Ghanaian footballer (born 1989)

Ismail Abdul Razak (born 7 March 1989) is a Ghanaian footballer who plays as a centre midfielder.

==Club career==

===Hapoel Acre===

He signed his first professional contract in 2009, and did it with the Israeli club Hapoel Acre, that plays at the Israeli Premier League. He was adapting to the country and to the team, and he became a regular starter. In the first season in Israel played a total of 18 games, all as a starter, scoring a total of 3 goals. The team stayed in the first level of Israeli football and played in the Israeli Premier League again in the 2010–11 season. In this second season at Hapoel Acre, Razak began to decline. He played in 14 out of 33 games that his team played, being 11 times starter. At the end of the season, Abdul Razak left Hapoel Acre and joined Faroe Islands team NSÍ Runavík.

===NSÍ Runavík===

Ismail Abdul Razak arrived in the Faroe Islands in 2011 to play for NSÍ Runavík in the Faroe Islands Premier League. He played 10 matches, 9 in League and 1 other in Cup, all of them as starter, but this time he did not score any goal. In the summer of 2011, the Spanish Liga Adelante team Real Valladolid asked NSÍ about the availability of the Ghanaian midfielder. In July 2011, he went to Spain to prove himself with Real Valladolid during its pre-season.
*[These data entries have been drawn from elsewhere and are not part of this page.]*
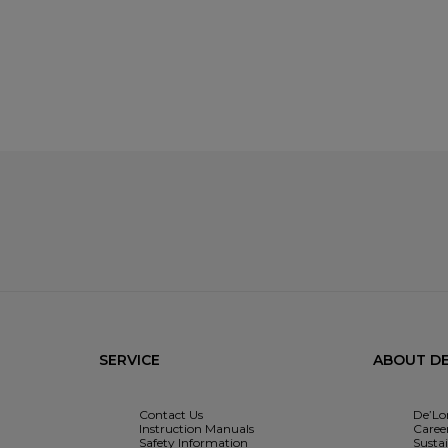
SERVICE
ABOUT DE
Contact Us
De’Lo
Instruction Manuals
Caree
Safety Information
Sustai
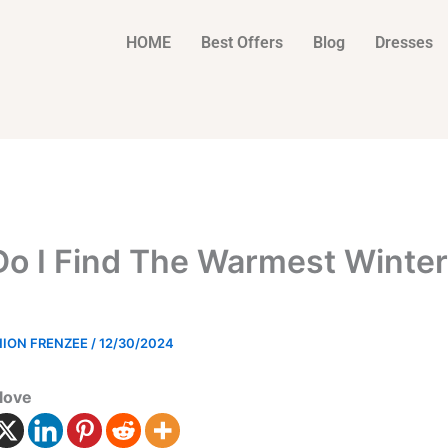
HOME
Best Offers
Blog
Dresses
o I Find The Warmest Winter
HION FRENZEE
/
12/30/2024
love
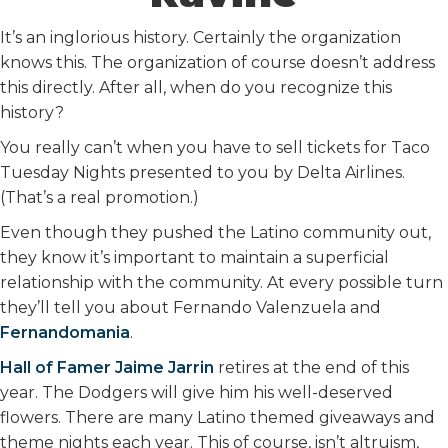
It’s an inglorious history. Certainly the organization
knows this. The organization of course doesn’t address
this directly. After all, when do you recognize this
history?
You really can’t when you have to sell tickets for Taco
Tuesday Nights presented to you by Delta Airlines.
(That’s a real promotion.)
Even though they pushed the Latino community out,
they know it’s important to maintain a superficial
relationship with the community. At every possible turn
they’ll tell you about Fernando Valenzuela and
Fernandomania
.
Hall of Famer Jaime Jarrin
retires at the end of this
year. The Dodgers will give him his well-deserved
flowers. There are many Latino themed giveaways and
theme nights each year. This of course, isn’t altruism,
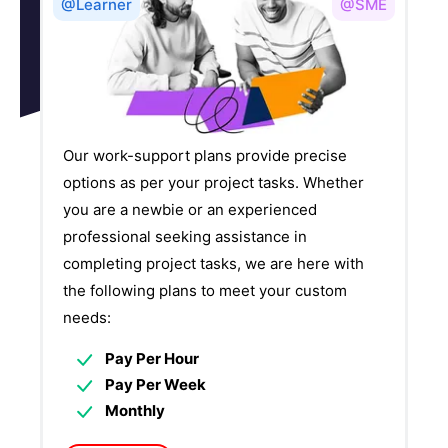
@Learner
@SME
Our work-support plans provide precise
options as per your project tasks. Whether
you are a newbie or an experienced
professional seeking assistance in
completing project tasks, we are here with
the following plans to meet your custom
needs:
Pay Per Hour
Pay Per Week
Monthly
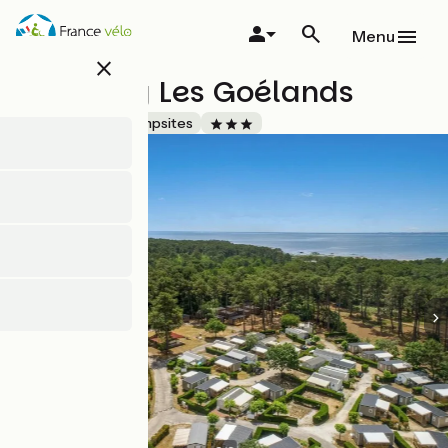
Skip
to
Menu
main
close
content
Camping Les Goélands
Accueil Vélo
Campsites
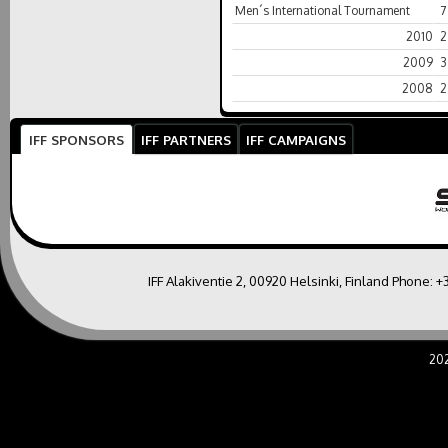
Men´s International Tournament
7
2010
2
2009
3
2008
2
IFF SPONSORS
IFF PARTNERS
IFF CAMPAIGNS
IFF Alakiventie 2, 00920 Helsinki, Finland Phone:
+
20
After some matches, the team's staff as well as his future new manager, Miroslav Đukić, approved him and he joined Real Valladolid.

===Real Valladolid===

He officially joined with Real Valladolid on 22 August 2011. He signed a 3-years-contract that expires in June 2014. However, after a yearlong association with the Spanish outfit, the Ghanaian decided to rescind his contract.